I am who at I am today because Illinois Southern Baptists began pouring their lives into mine and discipling me through local church missions education, missions education camps, associational missions, campus ministry and statewide missions activities. I grew up passionate about the Cooperative Program because that was what I was taught. We lived and breathed missions in my small country church. It was not an option. It was part of the DNA of our congregation.

IB: People today are awfully busy. How can WMU leaders find time on the church schedule for missions education?

SWM: We live in a wonderful age where resources are readily available and creativity abounds. There are countless ways to engage in missions education and involvement.

WMU provides premier missions resources. I think the problem is not with church schedules or other issues. I think the primary problem is that we have forgotten our “why.”

Our identity is with Christ. We believe Christ gave his all for us. We follow his teachings and his example. We do it all for the sake of Christ. We believe we are people made in the image of God with infinite worth because we are his creation. We know we are broken people in need of restoration and healing. Through Christ’s forgiveness, mercy, and grace, our lives are being made new. We are passionate about telling his story and how it has changed us. We want every culture to know his story and be changed by it as well. We give our lives to that pursuit.
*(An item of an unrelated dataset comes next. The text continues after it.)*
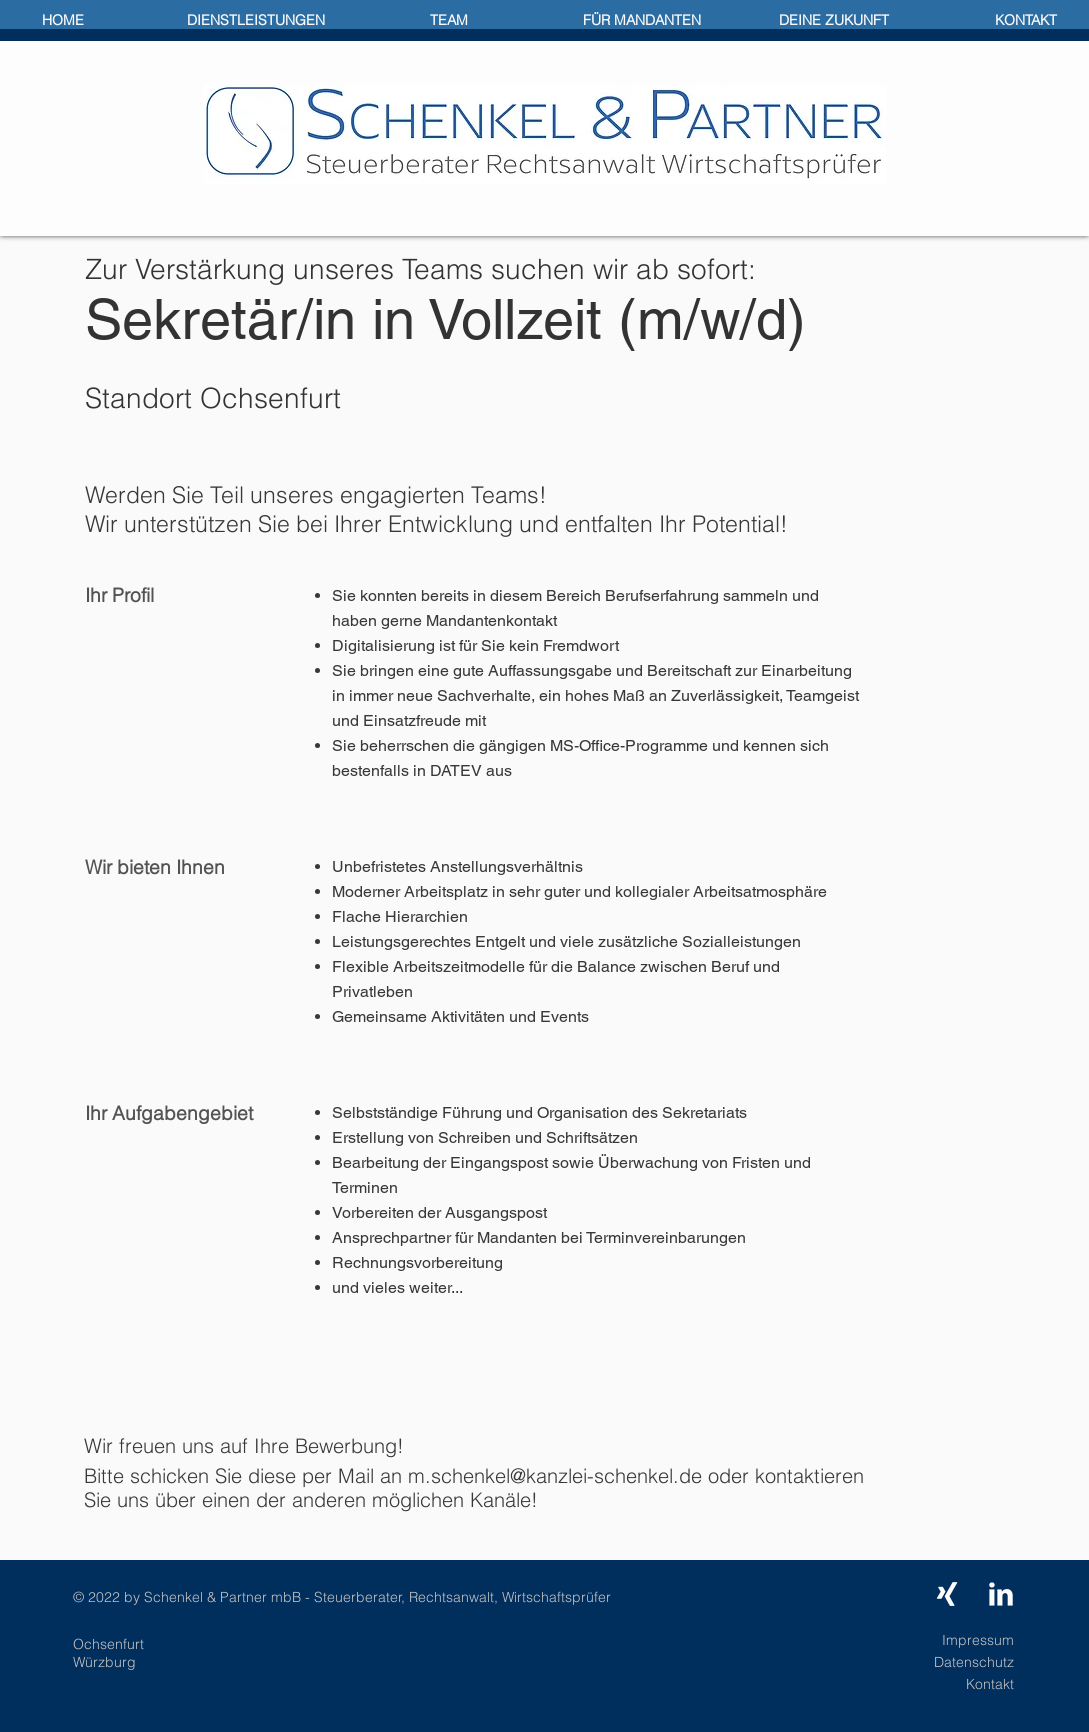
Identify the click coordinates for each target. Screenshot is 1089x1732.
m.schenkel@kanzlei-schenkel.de (555, 1475)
That is why we do what we do.

IB: What does partnering with the International Mission Board look like now, with a new leadership team and reduced missionary force from funding challenges?

SWM: I’m looking forward to discussions with both IMB and NAMB (North American Mission Board) when I get settled, but believe our partnership will focus on reaching the nations for Christ as it always has. WMU actively promotes the Lottie Moon Christmas Offering and Week of Prayer for International Missions, encourages members to pray for missionaries daily through the missionary prayer calendar, coordinates stateside housing, provides water filters through Pure Water, Pure Love, and so much more.

IB: What is WMU’s main point of connection with NAMB, given its church planting focus?

SWM: Through our partnership with NAMB, we help participants live out the six objectives we discussed earlier. We count it a joy to be able to tell the stories of all our missionaries, as well as support their work through extensive promotion of the Annie Armstrong Easter Offering and Week of Prayer. We also support NAMB missionaries through Christmas in August, scholarships for MKs (missionary kids), and more. When it is possible, we continue to invest our lives in their ministries through hands-on involvement.

IB: How do you make missions cool in a world without borders? What is the compulsion to “Go…” when “all the world” seems so close these days?

SWM: For more than 125 years, the name of our organization has been said incorrectly in many venues. We are named Woman’s Missionary Union because it is the individual woman who understands and responds to God’s call on her life.

That is how we make missions cool. We help each individual understand their own giftedness and God’s call on their life to make disciples. It’s not about what you do. It’s about who you are in Christ. You were created in the image of God for His purpose and glory. We are here to help nurture that call.